Zendaya: ‘I don’t really know Zendaya outside of the Zendaya who works’

GQ February 2021 - Zendaya Cover

Zendaya covers the latest issue of GQ, and it’s kind of strange that the men’s magazine didn’t try to glam her up or style her in a negligee, right? I kind of wonder if Zendaya was like “no, I’m not going for sexy bombshell style” and GQ was like “okay how about ‘90s hipster?” And this is what they came up with. Zendaya, of course, has a million things happening – she’s promoting Euphoria, Dune, Malcolm & Marie and the next Spider-Man movie, plus all of her side-projects too, I’m sure. She’s only 24 years old and she’s busy, but the pandemic year has thrown her for a loop and she’s still trying to find her footing in the new normal. You can read the full profile here. Some highlights:

Going without a job for months on end: “It was the first time since I was 13 that I didn’t go back to something. There was no structure. [COVID lockdown] was my first time just being like, ‘Okay, who am I without this?’ Which is a very scary thing to confront and work through, because I don’t really know Zendaya outside of the Zendaya who works. I didn’t realize how much my job and my art were a part of my identity as a human. I feel most like myself when I’m working. I felt like, when I wasn’t working, my powers had gone away, and I was like, ‘Who the f–k—’ I didn’t really know who I was and what makes me happy. What do I like to do? What else do I do? What is my value? What is my purpose now?”

Malcolm & Marie: Sam Levinson’s pitch: “‘What if I just stripped everything away? There’s no gimmick, no anything. What does that look like? What if it’s just a relationship piece? What if it’s just two people, one’s upset because the other one didn’t thank them for something, and they’re in one place? And that’s all it is.’”

When she won an Emmy, she kept her award beside her bed: “Not even gonna lie! It was just nice to roll over and see her. She was pretty. Just beautiful. Glowing!”

Accepting praise: “In a lot of ways it feels like proving something to myself personally, yeah, but I feel like, I feel good about it for all of us. It feels like recognition that maybe we aren’t just like that little crazy show with the crazy kids, you know what I mean? To me, it’s like Mean Girls, when [Lindsay Lohan] breaks the crown. She’s like, ‘This is for you.’”

[From GQ]

She talks about a lot more in the profile, like her childhood shyness, how profoundly out of sorts she was in lockdown, and how she loves it when people come up to her and say that their kids watched her show. She’s very much a young woman in transition, and I’m not saying that in a patronizing way. She’s grown out of that hyper-self-consciousness which plagues so many young people and she’s growing comfortable in her own skin but there’s still a lot of “kid stuff” in there. The profile also includes a lot more about Malcolm & Marie which, now I’ve read more about it, I really want to see it.

ZC_GQ0221

Photos by Tyrell Hampton for GQ, courtesy of promotional GQ email.

You can follow any responses to this entry through the RSS 2.0 feed.

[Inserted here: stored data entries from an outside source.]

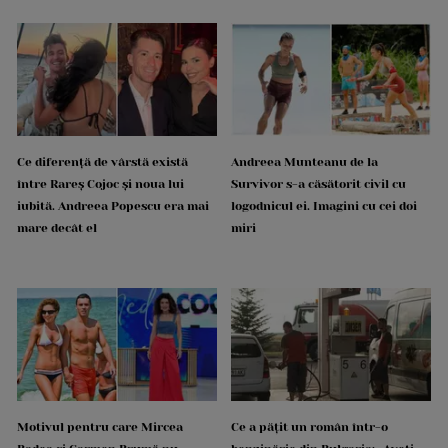
Ce diferență de vârstă există
Andreea Munteanu de la
între Rareș Cojoc și noua lui
Survivor s-a căsătorit civil cu
iubită. Andreea Popescu era mai
logodnicul ei. Imagini cu cei doi
mare decât el
miri
Motivul pentru care Mircea
Ce a pățit un român într-o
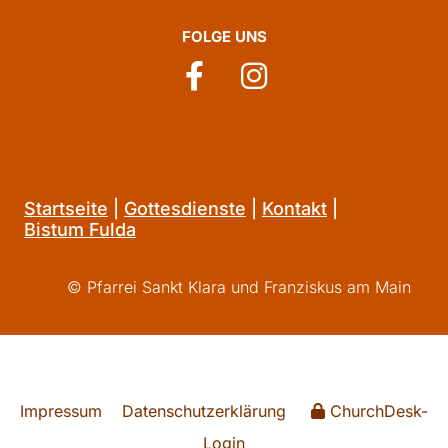
FOLGE UNS
Startseite
|
Gottesdienste
|
Kontakt
|
Bistum Fulda
© Pfarrei Sankt Klara und Franziskus am Main
Impressum
Datenschutzerklärung
ChurchDesk-
Login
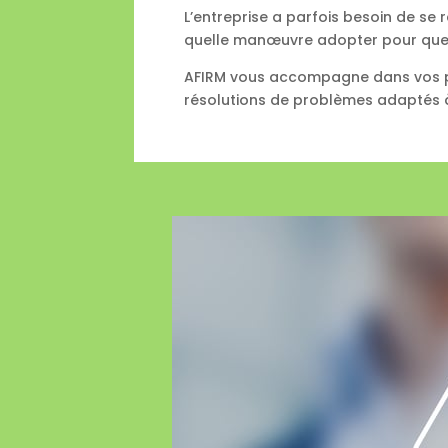
L’entreprise a parfois besoin de se 
quelle manœuvre adopter pour quel bu
AFIRM vous accompagne dans vos pr
résolutions de problèmes adaptés à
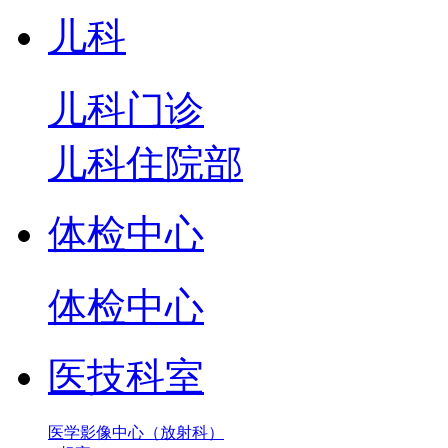
儿科
儿科门诊
儿科住院部
体检中心
体检中心
医技科室
医学影像中心（放射科）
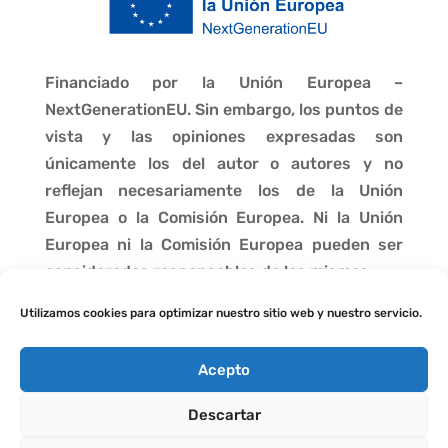
Financiado por la Unión Europea –
NextGenerationEU. Sin embargo, los puntos de
vista y las opiniones expresadas son
únicamente los del autor o autores y no
reflejan necesariamente los de la Unión
Europea o la Comisión Europea. Ni la Unión
Europea ni la Comisión Europea pueden ser
consideradas responsables de las mismas.
Utilizamos cookies para optimizar nuestro sitio web y nuestro servicio.
Acepto
Descartar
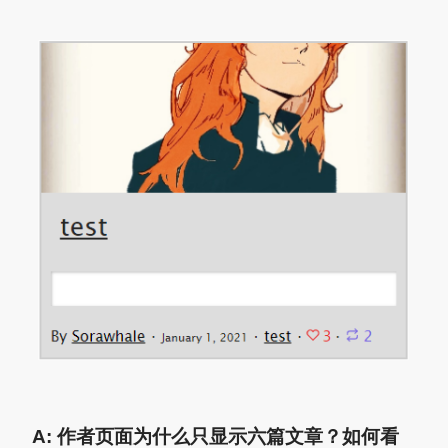
A: 作者页面为什么只显示六篇文章？如何看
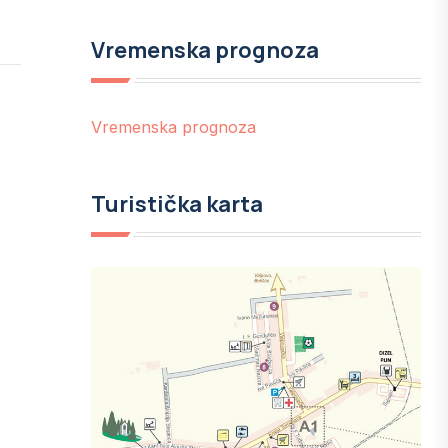
Vremenska prognoza
Vremenska prognoza
Turistička karta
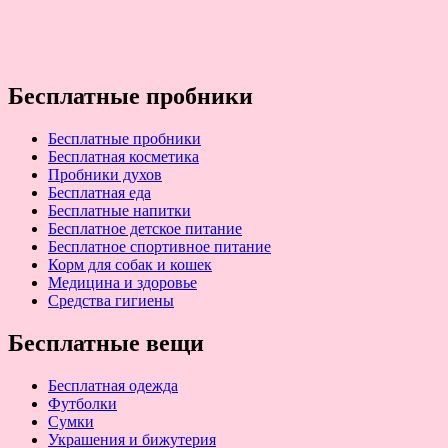
Бесплатные пробники
Бесплатные пробники
Бесплатная косметика
Пробники духов
Бесплатная еда
Бесплатные напитки
Бесплатное детское питание
Бесплатное спортивное питание
Корм для собак и кошек
Медицина и здоровье
Средства гигиены
Бесплатные вещи
Бесплатная одежда
Футболки
Сумки
Украшения и бижутерия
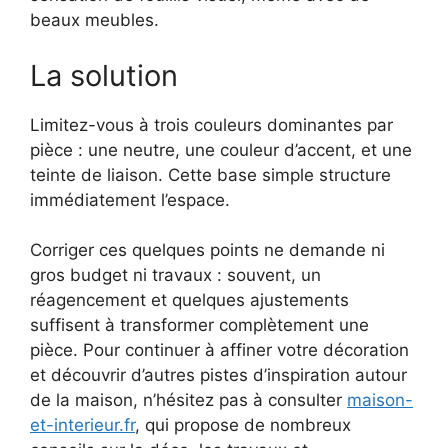
beaux meubles.
La solution
Limitez-vous à trois couleurs dominantes par
pièce : une neutre, une couleur d’accent, et une
teinte de liaison. Cette base simple structure
immédiatement l’espace.
Corriger ces quelques points ne demande ni
gros budget ni travaux : souvent, un
réagencement et quelques ajustements
suffisent à transformer complètement une
pièce. Pour continuer à affiner votre décoration
et découvrir d’autres pistes d’inspiration autour
de la maison, n’hésitez pas à consulter
maison-
et-interieur.fr
, qui propose de nombreux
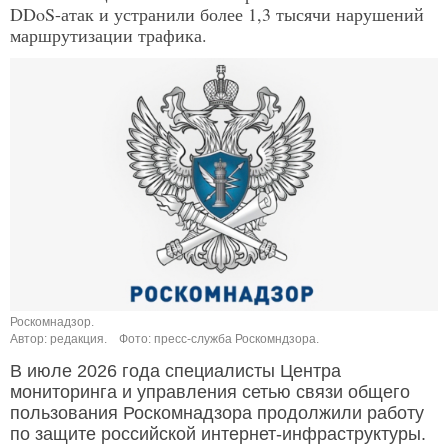
DDoS-атак и устранили более 1,3 тысячи нарушений
маршрутизации трафика.
Роскомнадзор.
Автор: редакция.
Фото: пресс-служба Роскомндзора.
В июле 2026 года специалисты Центра
мониторинга и управления сетью связи общего
пользования Роскомнадзора продолжили работу
по защите российской интернет-инфраструктуры.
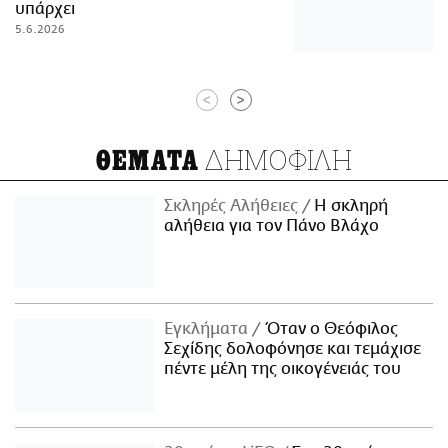
υπάρχει
5.6.2026
<
>
ΔΗΜΟΦΙΛΗ
ΘΕΜΑΤΑ
Σκληρές Αλήθειες
H σκληρή
αλήθεια για τον Πάνο Βλάχο
Εγκλήματα
Όταν ο Θεόφιλος
Σεχίδης δολοφόνησε και τεμάχισε
πέντε μέλη της οικογένειάς του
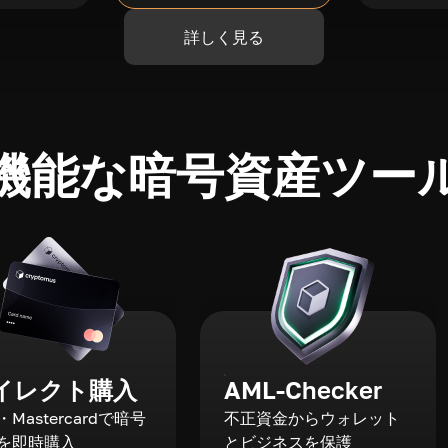
詳しく見る
機能な暗号資産ツー
イレクト購入
AML-Checker
a・Mastercardで暗号
不正資金からウォレット
を即時購入
とビジネスを保護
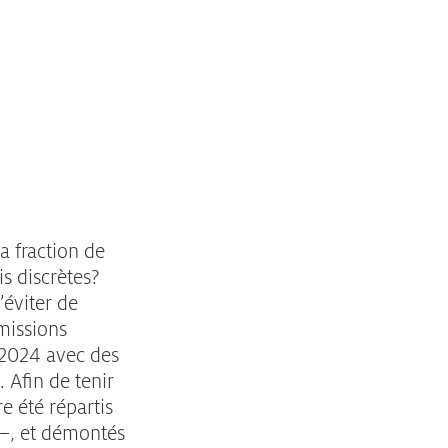
a fraction de
s discrètes?
’éviter de
missions
t 2024 avec des
 Afin de tenir
e été répartis
 –, et démontés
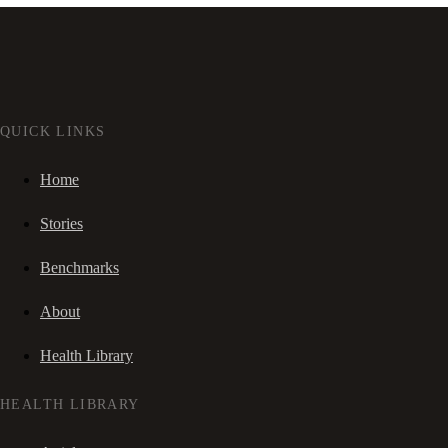
QUICK LINKS
Home
Stories
Benchmarks
About
Health Library
HEALTH LIBRARY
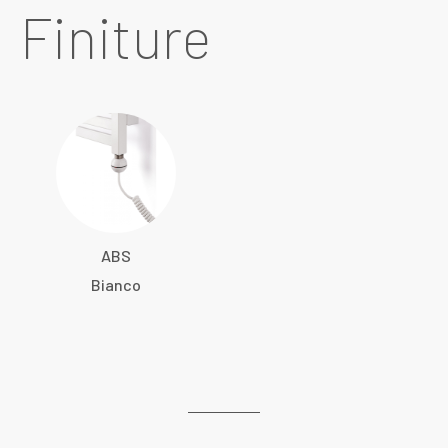
Finiture
ABS
Bianco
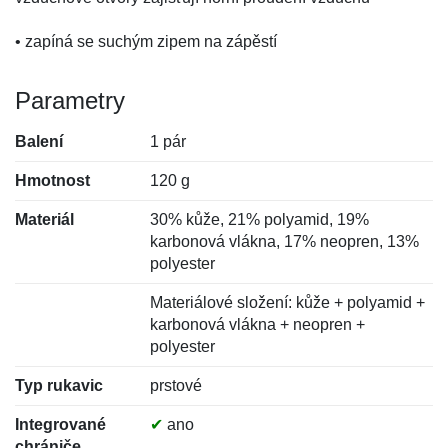
• zapíná se suchým zipem na zápěstí
Parametry
Balení
1 pár
Hmotnost
120 g
Materiál
30% kůže, 21% polyamid, 19%
karbonová vlákna, 17% neopren, 13%
polyester
Materiálové složení: kůže + polyamid +
karbonová vlákna + neopren +
polyester
Typ rukavic
prstové
Integrované
✔
ano
chrániče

7 Responses to “Zendaya: ‘I don’t really know Zendaya outside of the Zendaya who works’”

Comments are Closed

We close comments on older posts to fight comment spam.

  1. Mabs A'Mabbin says:

    The first step is to drop the third person.

    • GOLDEN says:

      Agreed. A bit cringy.

    • Jegede says:

      +3
      🤢🤢🤢🤢

    • Snuffles says:

      You know what, I don’t think that’s fair. We’re not performers so we don’t really know what it’s like to constantly be exposed. Or to have to constantly orient your life for external approval because if you don’t, you might not get work. Plus, she’s been at this since she was literally a kid. She probably literally doesn’t know anything else except work.

      Maybe she never stopped long enough to explore the person behind her public Zendaya persona. She’s clearly a workaholic.

      If I’ve learned one thing about this pandemic, is that there are a LOT of people who will crumble to pieces if they don’t get that external stimuli or validation. The idea of being still and quiet and listening to their own thoughts literally makes their skin crawl. That people used the excuse of being too busy in order to avoid dealing with their issues. This pandemic took all of their emotional crutches away.

  2. jbyrdku says:

    Maybe I’m biased, but I feel like “who am I without this…” gets exponentially scarier with each passing decade that you ask it.

  3. orangebella says:

    I guess I know now who runs hollywood! lol…but in all seriousness…does this mean she can’t just be alone, by herself and chill? I love ME time. As an only child I had to rely on playing by myself and keeping myself occupied when I couldn’t hang with my friends. I love my husband dearly but there are some days where I’m like, I’m going to go in the bedroom and watch tv by myself and let him do his own thing.

    • Case says:

      This is me, exactly. I’m an independent, introverted only child. I NEED “me time.” I can’t relate at all to people who are married to their work or want to be around others all the time. I have a very rich inner life and prioritize time for myself. I think it’s sad when people work obsessively and don’t know how to just…be.